The nation's 55th inaugural celebration began yesterday amid cold and blustery weather, with a salute to the military past and present, a private reception for deep-pocketed supporters of President Bush and a youth event at the D.C. Armory hosted by the president's twin daughters and featuring teen-centric entertainers and a call to service for the country's youth.
Bush, whose motorcade left the White House yesterday for MCI Center and the first event of his second inauguration, expressed gratitude to the military in what he called a time of war.
President Bush laughs with members of the military, including Staff Sgt. Robin Minor, seated between the president and first lady Laura Bush.
(Bill O'leary -- The Washington Post)
"As we prepare to celebrate our nation's 55th presidential inauguration, I can think of no better way to begin than by giving thanks for our freedom and those who make it possible," Bush told the MCI Center crowd of about 7,000, most in uniform.
Today, on the fourth frigid day of a cold wave expected to last through the inauguration, there will be a concert and fireworks on the Ellipse and private candlelight dinners with those who underwrote the cost of what is estimated to be the country's most expensive inauguration at $40 million.
The inaugural events, the first since the Sept. 11, 2001, terrorist attacks, are under the most severe security measures in inaugural history.
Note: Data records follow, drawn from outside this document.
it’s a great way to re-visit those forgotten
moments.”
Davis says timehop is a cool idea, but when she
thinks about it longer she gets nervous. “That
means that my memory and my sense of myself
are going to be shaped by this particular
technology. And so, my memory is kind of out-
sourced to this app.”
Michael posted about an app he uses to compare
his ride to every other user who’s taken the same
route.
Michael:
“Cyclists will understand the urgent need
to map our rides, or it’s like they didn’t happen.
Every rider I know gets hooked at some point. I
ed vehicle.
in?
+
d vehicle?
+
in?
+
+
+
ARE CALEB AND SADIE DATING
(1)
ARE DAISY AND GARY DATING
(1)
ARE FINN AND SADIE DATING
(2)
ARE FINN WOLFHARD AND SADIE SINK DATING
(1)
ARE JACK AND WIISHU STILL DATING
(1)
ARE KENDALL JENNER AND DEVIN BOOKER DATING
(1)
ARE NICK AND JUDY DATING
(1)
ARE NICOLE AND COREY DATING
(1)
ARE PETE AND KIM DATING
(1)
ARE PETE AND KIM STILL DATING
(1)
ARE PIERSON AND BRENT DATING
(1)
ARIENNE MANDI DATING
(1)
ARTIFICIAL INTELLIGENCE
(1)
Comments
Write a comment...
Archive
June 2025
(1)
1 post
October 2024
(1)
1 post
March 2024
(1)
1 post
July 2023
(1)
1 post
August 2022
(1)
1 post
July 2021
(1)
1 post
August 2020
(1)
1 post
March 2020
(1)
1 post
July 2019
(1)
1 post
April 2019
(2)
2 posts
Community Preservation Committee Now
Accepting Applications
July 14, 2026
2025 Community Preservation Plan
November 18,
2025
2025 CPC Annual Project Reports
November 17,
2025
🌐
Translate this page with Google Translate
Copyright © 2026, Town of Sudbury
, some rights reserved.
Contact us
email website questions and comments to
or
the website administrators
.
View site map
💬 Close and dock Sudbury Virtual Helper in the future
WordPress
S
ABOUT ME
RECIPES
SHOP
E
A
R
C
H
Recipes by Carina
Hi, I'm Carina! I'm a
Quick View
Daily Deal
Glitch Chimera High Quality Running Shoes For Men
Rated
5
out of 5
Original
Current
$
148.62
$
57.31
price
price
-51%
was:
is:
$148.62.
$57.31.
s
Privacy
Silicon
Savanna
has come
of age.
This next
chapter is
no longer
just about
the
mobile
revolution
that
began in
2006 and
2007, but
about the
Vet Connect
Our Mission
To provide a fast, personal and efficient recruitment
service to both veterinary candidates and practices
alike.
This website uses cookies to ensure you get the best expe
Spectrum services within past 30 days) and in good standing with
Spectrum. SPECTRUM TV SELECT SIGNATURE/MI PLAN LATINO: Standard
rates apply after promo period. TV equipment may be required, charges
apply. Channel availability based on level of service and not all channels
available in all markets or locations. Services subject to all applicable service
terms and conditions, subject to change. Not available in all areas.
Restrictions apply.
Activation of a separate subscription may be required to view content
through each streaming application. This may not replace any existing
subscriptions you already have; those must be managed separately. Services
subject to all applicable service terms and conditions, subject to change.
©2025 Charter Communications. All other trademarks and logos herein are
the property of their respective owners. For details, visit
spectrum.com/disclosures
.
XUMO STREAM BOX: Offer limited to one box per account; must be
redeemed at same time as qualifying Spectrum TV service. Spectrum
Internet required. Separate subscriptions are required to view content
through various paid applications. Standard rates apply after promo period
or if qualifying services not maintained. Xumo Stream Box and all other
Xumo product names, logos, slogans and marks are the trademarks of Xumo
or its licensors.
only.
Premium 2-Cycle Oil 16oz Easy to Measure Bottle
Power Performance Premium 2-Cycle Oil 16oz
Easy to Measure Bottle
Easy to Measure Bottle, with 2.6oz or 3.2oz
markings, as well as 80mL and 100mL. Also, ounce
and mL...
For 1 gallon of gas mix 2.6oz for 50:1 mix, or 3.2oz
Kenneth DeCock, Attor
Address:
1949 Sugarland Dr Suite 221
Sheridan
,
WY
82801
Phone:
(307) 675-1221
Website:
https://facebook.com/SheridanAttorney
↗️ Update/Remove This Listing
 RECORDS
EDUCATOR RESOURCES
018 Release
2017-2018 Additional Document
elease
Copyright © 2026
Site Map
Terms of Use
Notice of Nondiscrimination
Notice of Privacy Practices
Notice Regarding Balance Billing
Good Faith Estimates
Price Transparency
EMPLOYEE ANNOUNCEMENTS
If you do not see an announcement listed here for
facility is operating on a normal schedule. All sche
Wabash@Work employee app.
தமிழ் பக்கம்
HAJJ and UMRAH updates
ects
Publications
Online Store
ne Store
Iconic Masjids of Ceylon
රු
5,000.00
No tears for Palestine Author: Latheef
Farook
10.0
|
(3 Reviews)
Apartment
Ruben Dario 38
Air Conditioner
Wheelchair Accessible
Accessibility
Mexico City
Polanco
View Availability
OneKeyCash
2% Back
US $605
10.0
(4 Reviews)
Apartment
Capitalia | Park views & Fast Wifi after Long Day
More than 100 square blocks of Washington will be closed for the inauguration, some as early as noon today.
Many people are being encouraged to stay off the streets. The federal government has encouraged employees to work from home or leave early today, yet more time off in a week that began with a federal holiday and features a paid holiday tomorrow for the inauguration. Tonight, Bush is expected to attend the Black Tie and Boots Ball at the Wardman Park Marriott Hotel in Northwest Washington, not an official inaugural event but one that features campaign and inauguration high rollers.
Tomorrow, Bush is scheduled to attend a prayer service in the morning, then take the oath of office at noon at the West Front of the Capitol, lunch with congressional leaders and ride down Pennsylvania Avenue to the White House, leading the inaugural parade. After the marching bands have packed up, the president and first lady Laura Bush will attend nine official inaugural balls, including the Commander-in-Chief Ball, whose attendees will be military personnel who have served in Iraq or Afghanistan or are about to be deployed there.
Weather forecasters said last night that it might snow on the president's parade. Two low-pressure disturbances, called Alberta Clippers, are expected to sweep through the region, one today and one tomorrow, with temperatures at the freezing mark and a chance of snow both days, said Steve Zubrick, a meteorologist with the National Oceanic and Atmospheric Administration in Sterling, who briefs the Presidential Inaugural Committee twice daily.
The forecast was welcome news to Stephen E. Sanders, who designs and sell fur coats. He had a booth set up at the Texas Fair & Market Place, part of the Texas State Society's inaugural activities at the Wardman Park Marriott Hotel. He was selling everything from rabbit scarves for $99 to a golden Russian sable coat with a price tag of $75,000.
"You are going to see a lot of fur coats," and not just because of the weather, he said. "This is a crowd that likes furs and wears them."
There is another crowd, though. Protesters from an array of groups with a variety of causes said thousands of them will be on hand tomorrow. Yesterday, a federal judge turned down one antiwar group's request to give them and members of the public more access to the inaugural parade route.
U.S. District Judge Paul L. Friedman said he saw some evidence that the Presidential Inaugural Committee, which is organizing events for the Bush administration, was being much more restrictive than in years past. Friedman said the protesters who sought the court's emergency intervention had not proven they had a strong chance of winning their case on its merits, and it was potentially dangerous to alter inaugural plans and security policies 48 hours before the event.
"There's the suggestion that the cards have been severely stacked against people -- except those who could get tickets by being invited, and most people can't," Friedman said. He added: "At this late date, issuing an injunction would be averse to the public interest."
Yesterday, the Secret Service, overseeing security for official inaugural events, cleared up its edict on crosses being included on a list of banned items, which had outraged some religious groups. Secret Service officials said they meant to ban only large cross "structures," not crosses worn by individuals.